_Task statement_:
Only the lines from the start of the data to the line containing "progetti formativi alla", both included, should be output, exactly and without pictures.

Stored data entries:
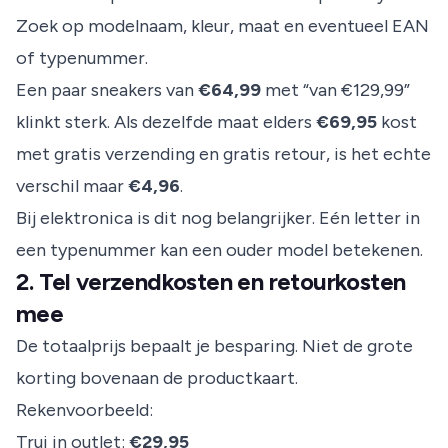
Zoek op modelnaam, kleur, maat en eventueel EAN
of typenummer.
Een paar sneakers van
€64,99
met “van €129,99”
klinkt sterk. Als dezelfde maat elders
€69,95
kost
met gratis verzending en gratis retour, is het echte
verschil maar
€4,96
.
Bij elektronica is dit nog belangrijker. Eén letter in
een typenummer kan een ouder model betekenen.
2. Tel verzendkosten en retourkosten
mee
De totaalprijs bepaalt je besparing. Niet de grote
korting bovenaan de productkaart.
Rekenvoorbeeld:
Trui in outlet:
€29,95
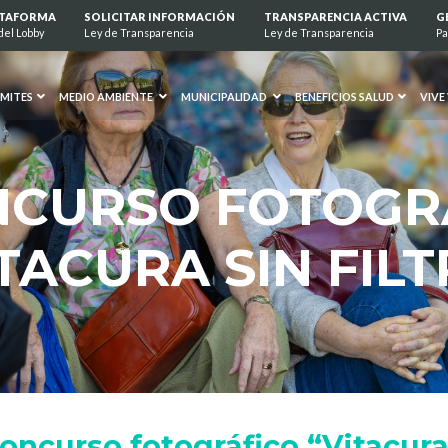
ATAFORMA
SOLICITAR INFORMACIÓN
TRANSPARENCIA ACTIVA
G
del Lobby
Ley de Transparencia
Ley de Transparencia
Pa
MITES
MEDIO AMBIENTE
MUNICIPALIDAD
BENEFICIOS SALUD
VIVE
NCURSO FOTOGR
TACURA SIN FIL
oncurso fotográfico “Vitacura 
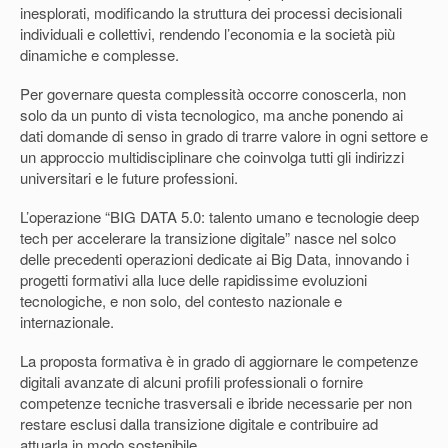
inesplorati, modificando la struttura dei processi decisionali
individuali e collettivi, rendendo l’economia e la società più
dinamiche e complesse.
Per governare questa complessità occorre conoscerla, non
solo da un punto di vista tecnologico, ma anche ponendo ai
dati domande di senso in grado di trarre valore in ogni settore e
un approccio multidisciplinare che coinvolga tutti gli indirizzi
universitari e le future professioni.
L’operazione “BIG DATA 5.0: talento umano e tecnologie deep
tech per accelerare la transizione digitale” nasce nel solco
delle precedenti operazioni dedicate ai Big Data, innovando i
progetti formativi alla luce delle rapidissime evoluzioni
tecnologiche, e non solo, del contesto nazionale e
internazionale.
La proposta formativa è in grado di aggiornare le competenze
digitali avanzate di alcuni profili professionali o fornire
competenze tecniche trasversali e ibride necessarie per non
restare esclusi dalla transizione digitale e contribuire ad
attuarla in modo sostenibile.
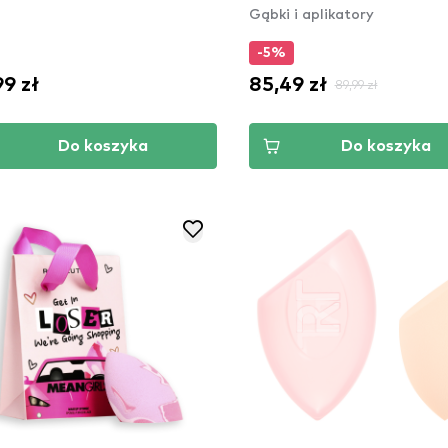
Gąbki i aplikatory
-5%
99 zł
85,49 zł
89,99 zł
Do koszyka
Do koszyka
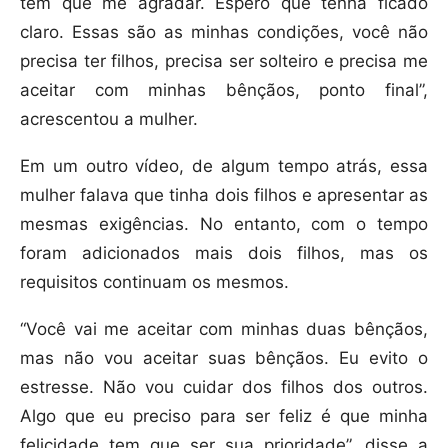
tem que me agradar. Espero que tenha ficado
claro. Essas são as minhas condições, você não
precisa ter filhos, precisa ser solteiro e precisa me
aceitar com minhas bênçãos, ponto final”,
acrescentou a mulher.
Em um outro vídeo, de algum tempo atrás, essa
mulher falava que tinha dois filhos e apresentar as
mesmas exigências. No entanto, com o tempo
foram adicionados mais dois filhos, mas os
requisitos continuam os mesmos.
“Você vai me aceitar com minhas duas bênçãos,
mas não vou aceitar suas bênçãos. Eu evito o
estresse. Não vou cuidar dos filhos dos outros.
Algo que eu preciso para ser feliz é que minha
felicidade tem que ser sua prioridade”, disse a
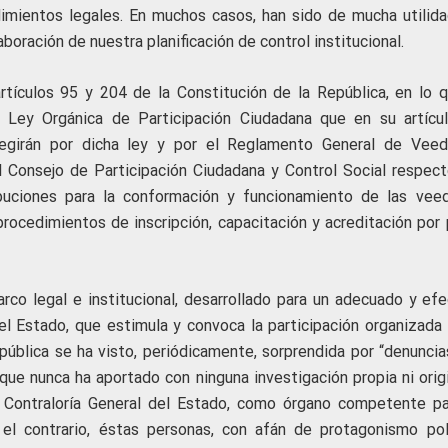
imientos legales. En muchos casos, han sido de mucha utilida
boración de nuestra planificación de control institucional.
artículos 95 y 204 de la Constitución de la República, en lo q
la Ley Orgánica de Participación Ciudadana que en su artícu
egirán por dicha ley y por el Reglamento General de Veedu
el Consejo de Participación Ciudadana y Control Social respect
ribuciones para la conformación y funcionamiento de las veed
rocedimientos de inscripción, capacitación y acreditación por 
rco legal e institucional, desarrollado para un adecuado y efe
el Estado, que estimula y convoca la participación organizada 
 pública se ha visto, periódicamente, sorprendida por “denuncia
ue nunca ha aportado con ninguna investigación propia ni origi
 Contraloría General del Estado, como órgano competente pa
 el contrario, éstas personas, con afán de protagonismo polí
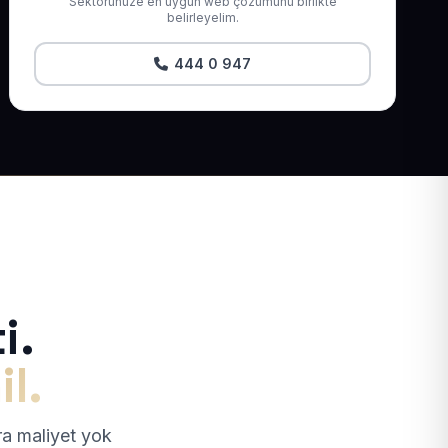
Sektörünüze en uygun web çözümünü birlikte
belirleyelim.
444 0 947
i.
il.
tra maliyet yok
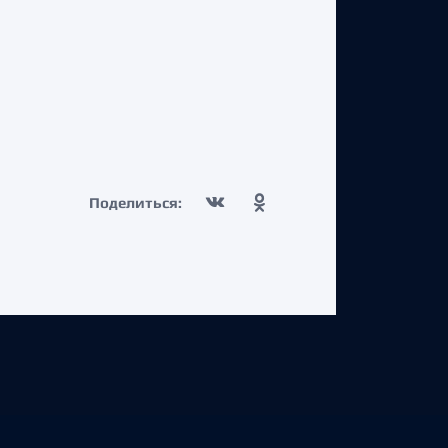
Поделиться:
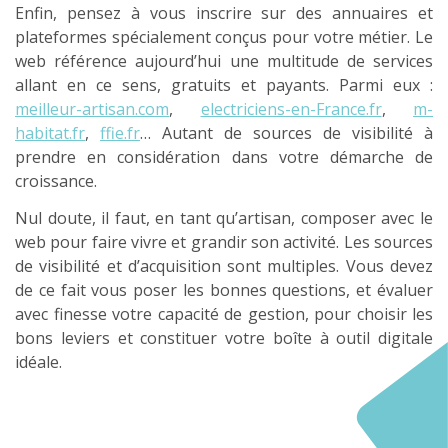
Enfin, pensez à vous inscrire sur des annuaires et
plateformes spécialement conçus pour votre métier. Le
web référence aujourd’hui une multitude de services
allant en ce sens, gratuits et payants. Parmi eux :
meilleur-artisan.com
,
electriciens-en-France.fr
,
m-
habitat.fr
,
ffie.fr
… Autant de sources de visibilité à
prendre en considération dans votre démarche de
croissance.
Nul doute, il faut, en tant qu’artisan, composer avec le
web pour faire vivre et grandir son activité. Les sources
de visibilité et d’acquisition sont multiples. Vous devez
de ce fait vous poser les bonnes questions, et évaluer
avec finesse votre capacité de gestion, pour choisir les
bons leviers et constituer votre boîte à outil digitale
idéale.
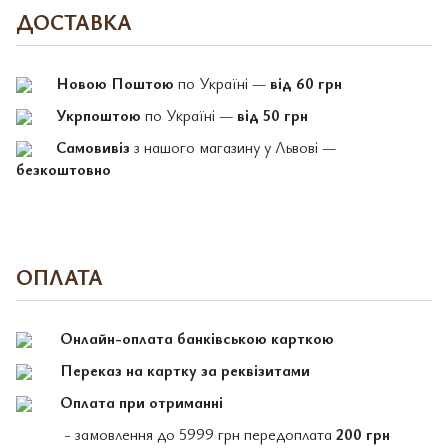
ДОСТАВКА
Новою Поштою
по Україні —
від 60 грн
Укрпоштою
по Україні —
від 50 грн
Самовивіз
з нашого магазину у Львові —
безкоштовно
ОПЛАТА
Онлайн-оплата банківською карткою
Переказ на картку за реквізитами
Оплата при отриманні
- замовлення до 5999 грн передоплата
200 грн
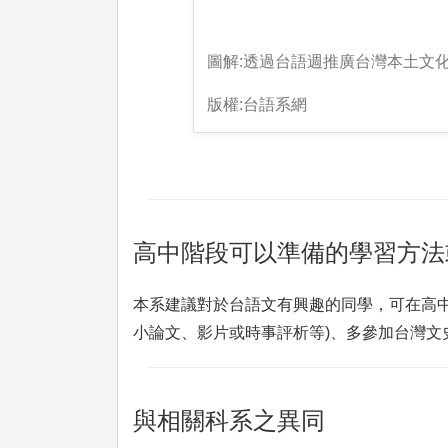
圖解:透過台語週推廣台灣本土文
版權:台語系網
高中階段可以準備的學習方法
本系建議對於台語文有興趣的同學，可在高
小論文、影片或時事評析等)、多參加台灣
與相關科系之異同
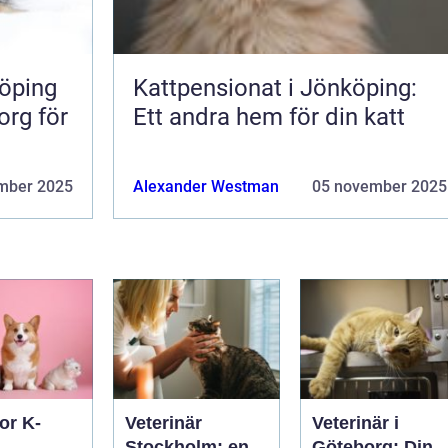
öping
Kattpensionat i Jönköping:
org för
Ett andra hem för din katt
mber 2025
Alexander Westman
05 november 2025
or K-
Veterinär
Veterinär i
Stockholm: en
Göteborg: Din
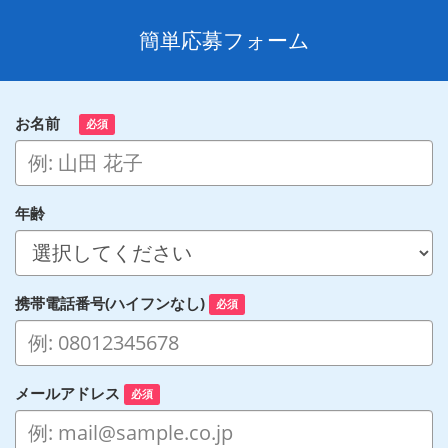
簡単応募フォーム
お名前
必須
年齢
携帯電話番号(ハイフンなし)
必須
メールアドレス
必須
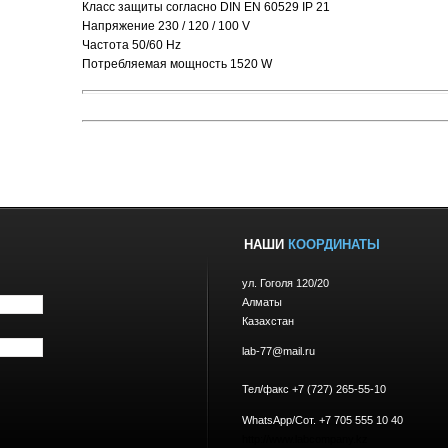
Класс защиты согласно DIN EN 60529 IP 21
Напряжение 230 / 120 / 100 V
Частота 50/60 Hz
Потребляемая мощность 1520 W
НАШИ
КООРДИНАТЫ
ул. Гоголя 120/20
Алматы
Казахстан
lab-77@mail.ru
Тел/факс +7 (727) 265-55-10
WhatsApp/Сот. +7 705 555 10 40
http://www.labcompany.kz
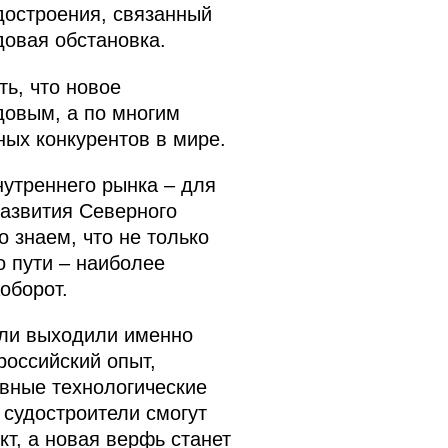
достроения, связанный
довая обстановка.
ть, что новое
довым, а по многим
ных конкурентов в мире.
нутреннего рынка – для
азвития Северного
 знаем, что не только
о пути – наиболее
оборот.
оли выходили именно
российский опыт,
ивные технологические
судостроители смогут
т, а новая верфь станет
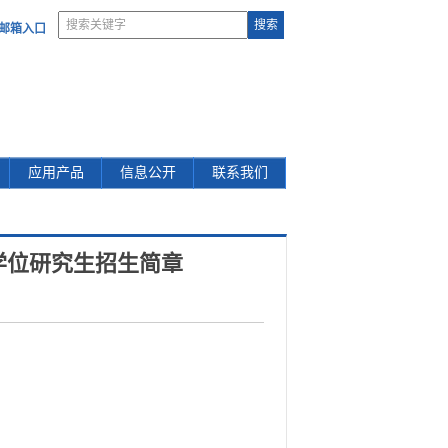
部邮箱入口
应用产品
信息公开
联系我们
学位研究生招生简章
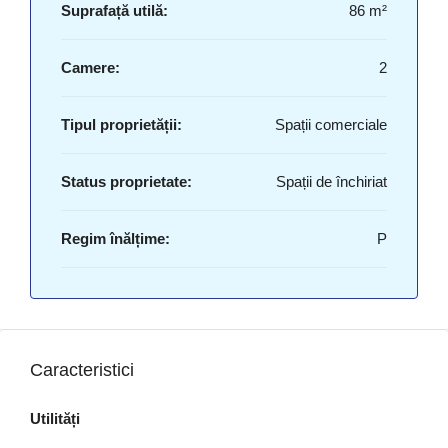
Suprafață utilă:
86 m²
Camere:
2
Tipul proprietății:
Spații comerciale
Status proprietate:
Spații de închiriat
Regim înălțime:
P
Caracteristici
Utilități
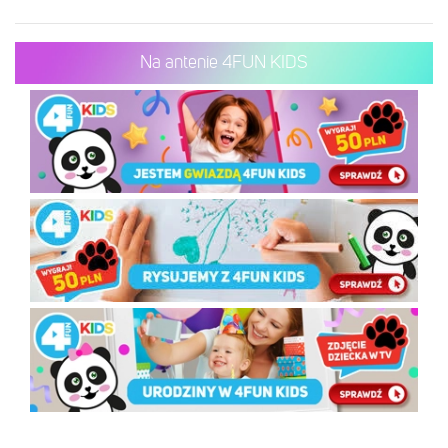
Na antenie 4FUN KIDS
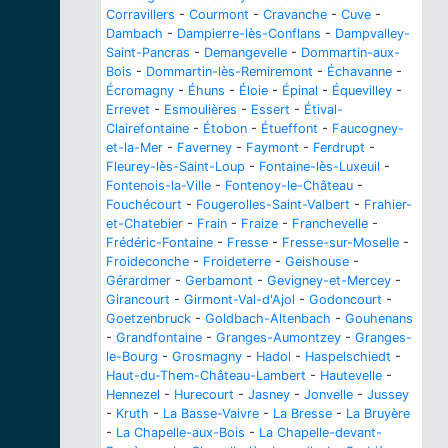
Corravillers
-
Courmont
-
Cravanche
-
Cuve
-
Dambach
-
Dampierre-lès-Conflans
-
Dampvalley-
Saint-Pancras
-
Demangevelle
-
Dommartin-aux-
Bois
-
Dommartin-lès-Remiremont
-
Échavanne
-
Écromagny
-
Éhuns
-
Éloie
-
Épinal
-
Équevilley
-
Errevet
-
Esmoulières
-
Essert
-
Étival-
Clairefontaine
-
Étobon
-
Étueffont
-
Faucogney-
et-la-Mer
-
Faverney
-
Faymont
-
Ferdrupt
-
Fleurey-lès-Saint-Loup
-
Fontaine-lès-Luxeuil
-
Fontenois-la-Ville
-
Fontenoy-le-Château
-
Fouchécourt
-
Fougerolles-Saint-Valbert
-
Frahier-
et-Chatebier
-
Frain
-
Fraize
-
Franchevelle
-
Frédéric-Fontaine
-
Fresse
-
Fresse-sur-Moselle
-
Froideconche
-
Froideterre
-
Geishouse
-
Gérardmer
-
Gerbamont
-
Gevigney-et-Mercey
-
Girancourt
-
Girmont-Val-d'Ajol
-
Godoncourt
-
Goetzenbruck
-
Goldbach-Altenbach
-
Gouhenans
-
Grandfontaine
-
Granges-Aumontzey
-
Granges-
le-Bourg
-
Grosmagny
-
Hadol
-
Haspelschiedt
-
Haut-du-Them-Château-Lambert
-
Hautevelle
-
Hennezel
-
Hurecourt
-
Jasney
-
Jonvelle
-
Jussey
-
Kruth
-
La Basse-Vaivre
-
La Bresse
-
La Bruyère
-
La Chapelle-aux-Bois
-
La Chapelle-devant-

_Exercise result_:
Zoek op modelnaam, kleur, maat en eventueel EAN
of typenummer.
Een paar sneakers van
€64,99
met “van €129,99”
klinkt sterk. Als dezelfde maat elders
€69,95
kost
met gratis verzending en gratis retour, is het echte
verschil maar
€4,96
.
Bij elektronica is dit nog belangrijker. Eén letter in
een typenummer kan een ouder model betekenen.
2. Tel verzendkosten en retourkosten
mee
De totaalprijs bepaalt je besparing. Niet de grote
korting bovenaan de productkaart.
Rekenvoorbeeld:
Trui in outlet:
€29,95
ATAFORMA
SOLICITAR INFORMACIÓN
TRANSPARENCIA ACTIVA
G
del Lobby
Ley de Transparencia
Ley de Transparencia
Pa
MITES
MEDIO AMBIENTE
MUNICIPALIDAD
BENEFICIOS SALUD
VIVE
NCURSO FOTOGR
TACURA SIN FIL
oncurso fotográfico “Vitacura 
inesplorati, modificando la struttura dei processi decisionali
individuali e collettivi, rendendo l’economia e la società più
dinamiche e complesse.
Per governare questa complessità occorre conoscerla, non
solo da un punto di vista tecnologico, ma anche ponendo ai
dati domande di senso in grado di trarre valore in ogni settore e
un approccio multidisciplinare che coinvolga tutti gli indirizzi
universitari e le future professioni.
L’operazione “BIG DATA 5.0: talento umano e tecnologie deep
tech per accelerare la transizione digitale” nasce nel solco
delle precedenti operazioni dedicate ai Big Data, innovando i
progetti formativi alla luce delle rapidissime evoluzioni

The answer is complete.